The interim US Attorney for the District of Nevada is a radical, Israeli-born Jewish Zionist Sigal Chattah. Did she make the call and why? Of course we all know why.

So where does that leave us? The story has escaped any iota of investigation from the American mainstream press. The U.S State Department provides no explanation for how this happened.

It's another data point in support of my own prior beliefs on the Epstein case in contrast to @2rafa's position on the case. I think @2rafa's case is reasoned well enough and does provide an alternate explanation for the suspicious constellation of unanswered questions. But it really does come down to my own prior beliefs, my confidence that if Epstein were involved with Israeli intelligence the US government would do anything to stop that information from becoming public. That, in my view, provides a better explanation for the unanswered questions, the massive pivots by the Trump administration on the investigation, the suspicious caginess, than 2rafa's explanation for the constellation of evidence. If 2rafa were right, I think the feds would to a damn good job proving it to the entire world.

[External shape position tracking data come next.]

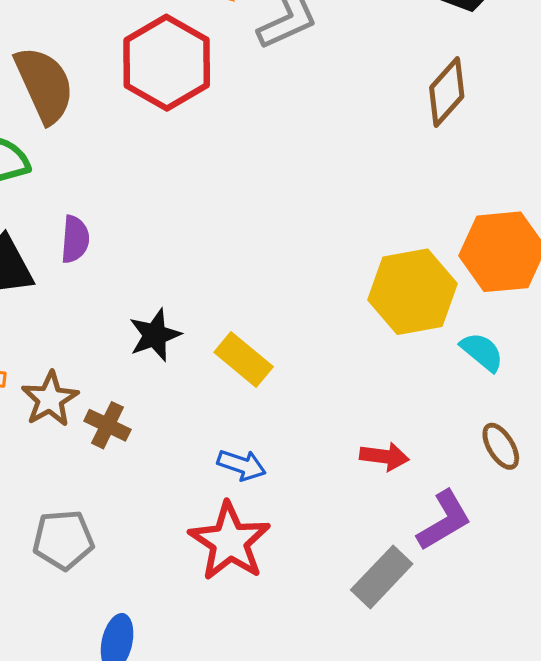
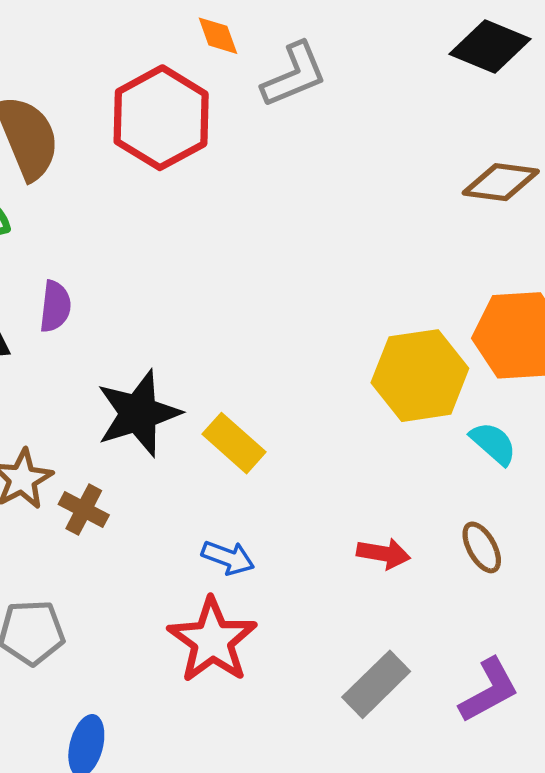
brown diamond: (447, 92) -> (501, 182), moved, turned 54
black star: (155, 335) -> (138, 413), size x1.5
brown ellipse: (501, 446) -> (482, 547), moved
purple L-shape: (444, 520) -> (489, 690), moved

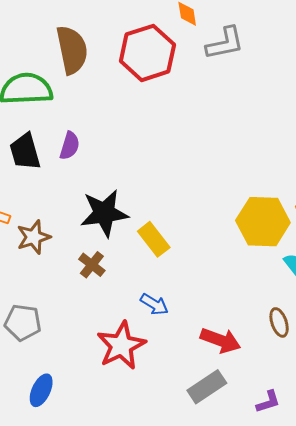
brown cross: (84, 510) -> (92, 265), moved
red arrow: (384, 554) -> (220, 340), moved, size x1.4
blue arrow: (228, 558) -> (154, 304), moved
purple L-shape: (489, 690) -> (268, 402), size x0.7

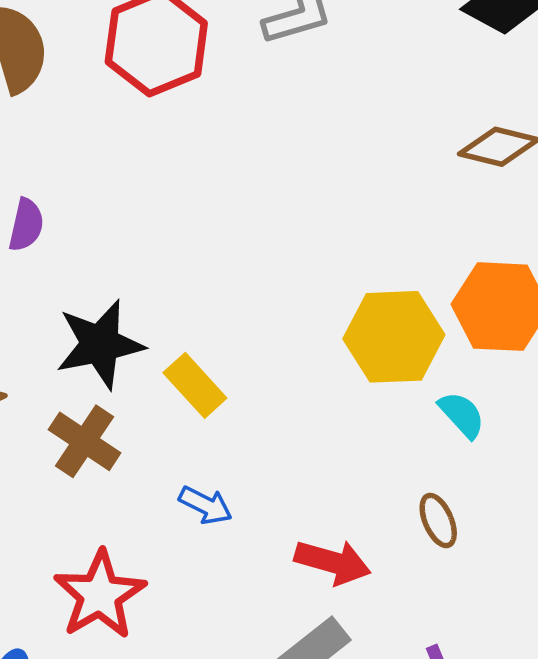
brown cross: (92, 265) -> (85, 441), size x1.4
red star: (121, 346) -> (100, 595), moved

This is all very familiar. Alexander Acosta, the former U.S. Attorney for the Southern District of Florida who oversaw the 2008 plea deal that significantly reduced Epstein's charges, reportedly told President Trump's transition team that Epstein "belonged to intelligence" and to "leave it alone". 2rafa brushes this off as hearsay, and attributes Epstein's sweetheart deal to human error by the prosecutors and perhaps being leaned on by connected Wall Street friends. The claims of Epstein being said to belong to itnelligence? That's all hearsay (which it is to be fair). But this isn't a criminal court, I do consider repeated claims, even by Epstein himself, of being related to intelligence to be significant evidence even if it wouldn't be allowed in a criminal court.

Those exact same arguments can and will be used for this case too: there's no nefarious explanation, the prosecutors just dropped the ball and forgot to take his passport away and let him fly to Israel unlike the 7 others arrested in the same sting... any claims that U.S. government intervened are false, they say, and any claims that there was pressure by the U.S government are merely hearsay so far (and they are).

Like I said, this story does not surprise me in the least, it conforms to my prior beliefs regarding the priorities of the US government and the extent to which its institutions are compromised by Jewish-Israeli influence. However, my bold prediction is that Alexandrovich will be extradited because I do not believe those in power to be so incompetent as to not throw Alexandrovich to the wolves for the sake of retaining the diminishing shreds of credibility they have left.

There is currently a big push by Nick Fuentes against a rising JD Vance on the accusation that the MAGA movement has been compromised and appropriated by Israeli influence. Alexandrovich escaping justice under the Trump/Vance administration would be too symbolic of a proof for the exact criticisms Fuentes has of the MAGA movement. The story is going to give him credibility, animate and grow his audience, I don't see why Trump/Vance would allow this to happen just to avoid prosecuting one guy who as far as I can tell seems disposable.